In our scenario, reliability is king. I won't enter into details, but we needed something that we could put in a remote data center and just call the support if something bad happened. We looked for somebody who could provide us with a fully supported ATI based cracking box, but we were not able to find one.

The most famous company which specializes in GPU hardware and would provide us with a Radon based solution, for example (I'm not saying the name since I don't know whether I'm allowed to), gave us just a 1-year warranty for graphic cards, and the hardware support said that we had to send back the whole server to them for repairs.

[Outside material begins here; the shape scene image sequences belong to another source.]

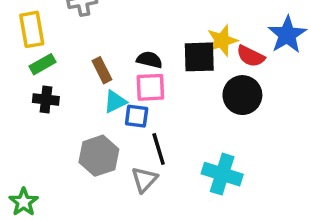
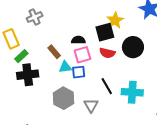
red semicircle: (251, 56) -> (107, 53), moved
black cross: (46, 99) -> (28, 75), size x1.5
cyan triangle: (115, 102) -> (65, 67), turned 32
black line: (159, 149) -> (107, 86), moved

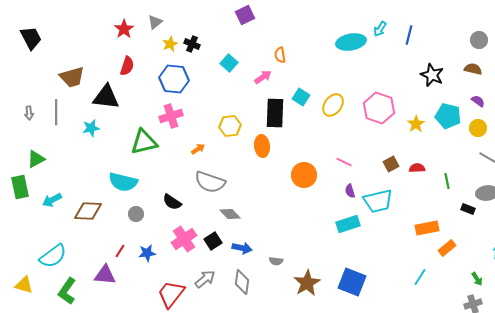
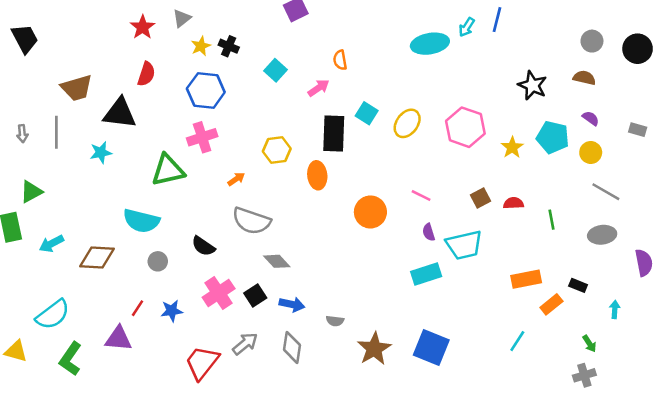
blue line: (409, 35) -> (497, 20), moved
black rectangle: (468, 209) -> (578, 285), moved

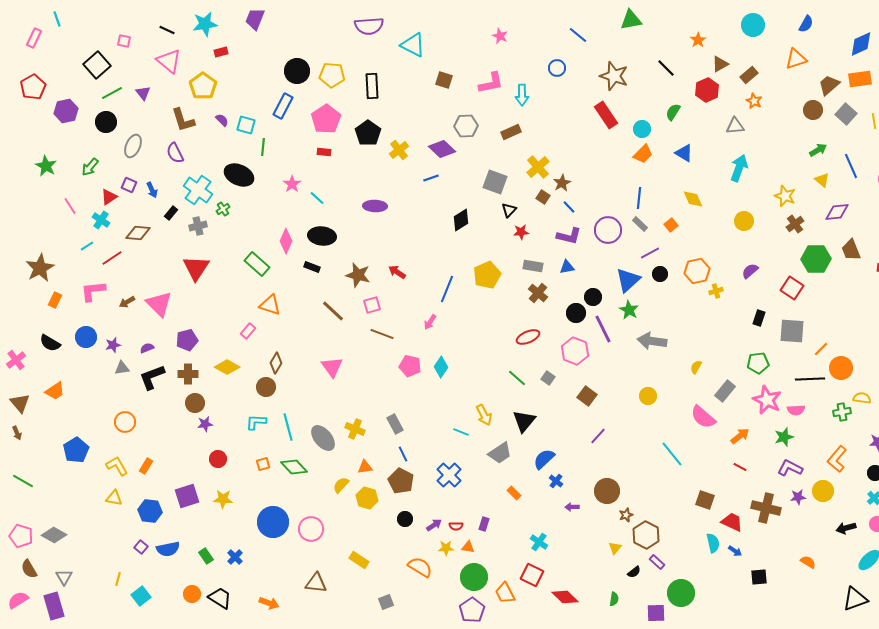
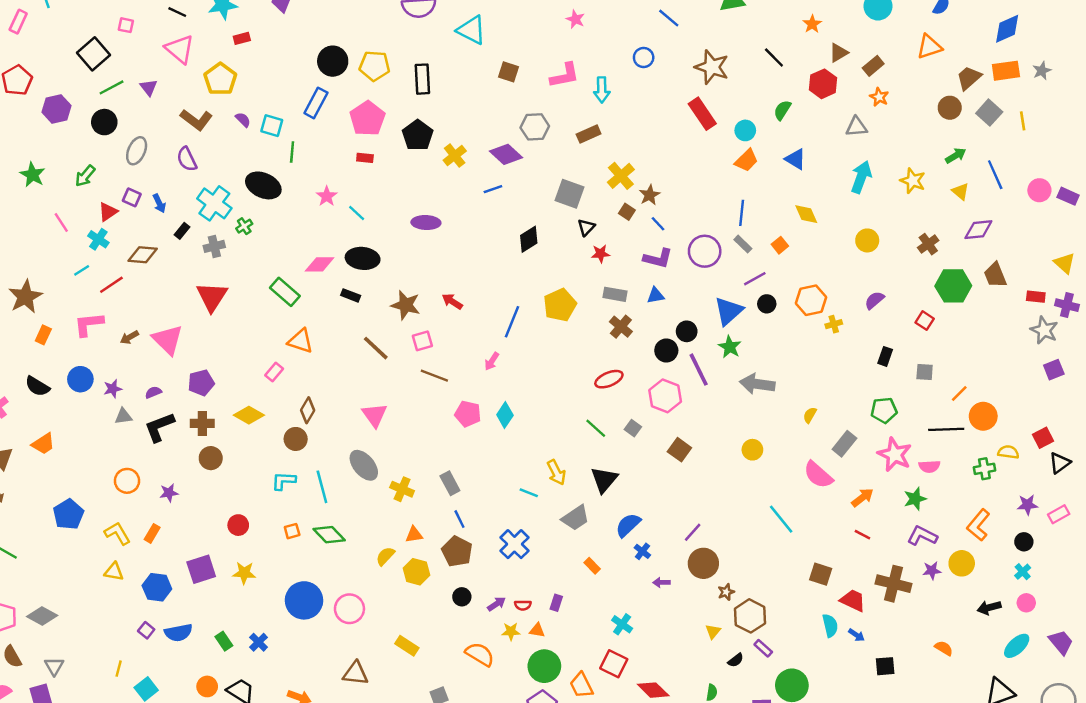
brown L-shape: (183, 120) -> (196, 120), turned -36
yellow star: (785, 196) -> (913, 181), moved
pink diamond: (286, 241) -> (320, 264), turned 65
red square: (792, 288) -> (925, 321), size x0.7
gray square: (792, 331) -> (925, 372), size x0.6
purple star: (205, 424) -> (169, 493), moved
purple line: (598, 436) -> (693, 532), moved
gray ellipse: (323, 438) -> (364, 465), moved

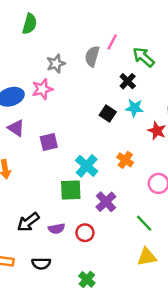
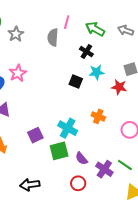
gray star: (56, 64) -> (16, 34), moved
purple square: (49, 142) -> (35, 135), moved
purple cross: (106, 202) -> (104, 169), moved
black arrow: (28, 222) -> (30, 185), turned 42
purple semicircle: (57, 229) -> (81, 158), moved, turned 72

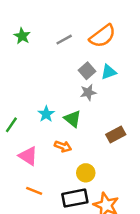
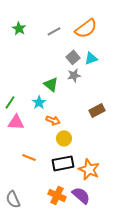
cyan star: (46, 114) -> (39, 102), moved
green triangle: (73, 119) -> (51, 84), moved
pink triangle: (28, 156) -> (16, 122), moved, turned -30
yellow circle: (86, 173) -> (64, 138), moved

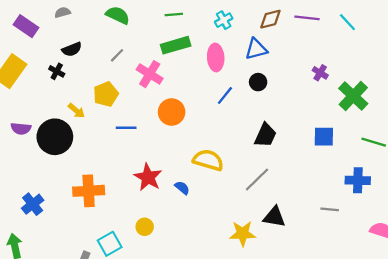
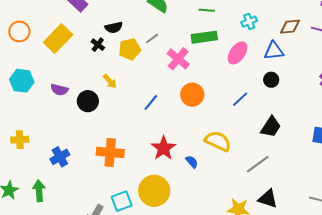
pink ellipse: (216, 57) -> (238, 53), turned 30
yellow pentagon: (106, 94) -> (130, 49), moved
blue line: (225, 96) -> (240, 99), moved
blue line: (126, 128) -> (151, 102), turned -60
black circle: (55, 137) -> (88, 101), size x0.7
yellow circle: (145, 227) -> (154, 191), size x2.0

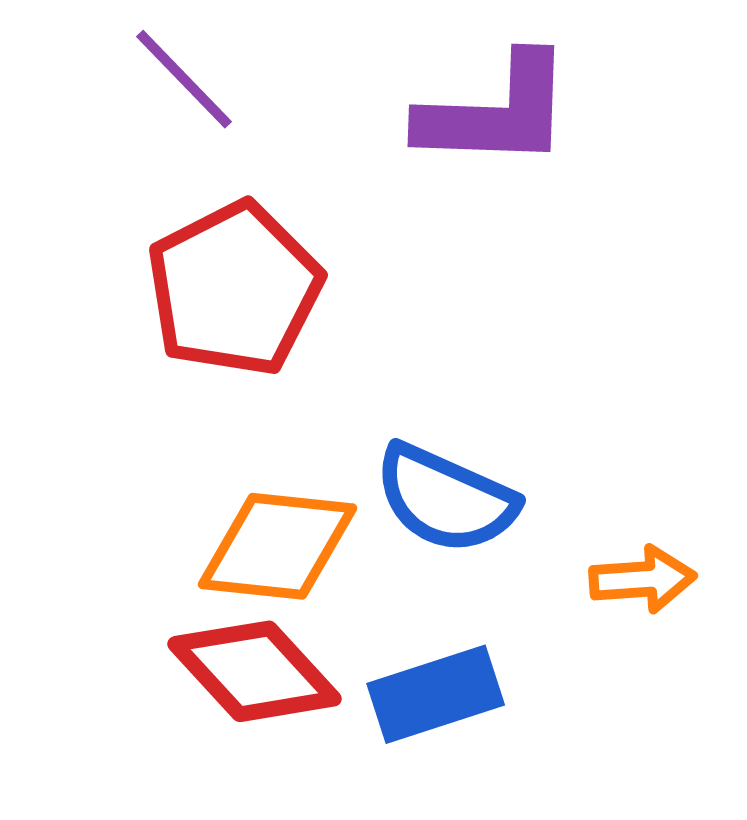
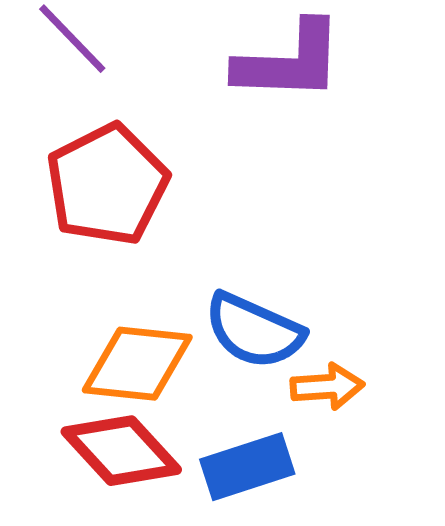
orange arrow: (643, 579) -> (327, 387), moved

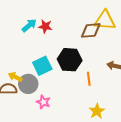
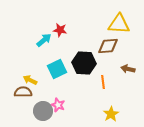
cyan arrow: (29, 25) -> (44, 40), moved
brown diamond: (91, 30) -> (108, 46), moved
gray circle: (28, 84) -> (43, 111), moved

On the contrary we were able to find a 5-year-warranty Tesla box with 24x7 support that gives us the warranty of an on-site intervention and an hardware fix within 8 hours. Moreover, the 4x Radeon 7970 box would have been faster, but the total system price was in the same range (+/- 1.000 EUR) of the Tesla K20m. Sounds strange? If I can remember it right, the Radeon company told us that the high price was because they hand-picked the most reliable 7970 cards for the task and they adopted a custom cooling system.

I knew that the Tesla were slower, price-wise, than the Radeon solutions: I just didn't think that they were THAT slow, based on the benchmarks that were available to me at the time.

Anyway, everything seems normal and there's not so much space for improvement unless new versions of oclHashcat get better; I'll try running a matching benchmark on oclHashcat and oclHashcat-lite and maybe opening a ticket to the authors explaining the notable difference (maybe it's just a small glitch that wasn't highlighted since cuda is a bit of second-class citizen in oclHashcat).

Thank you for your explanations and support!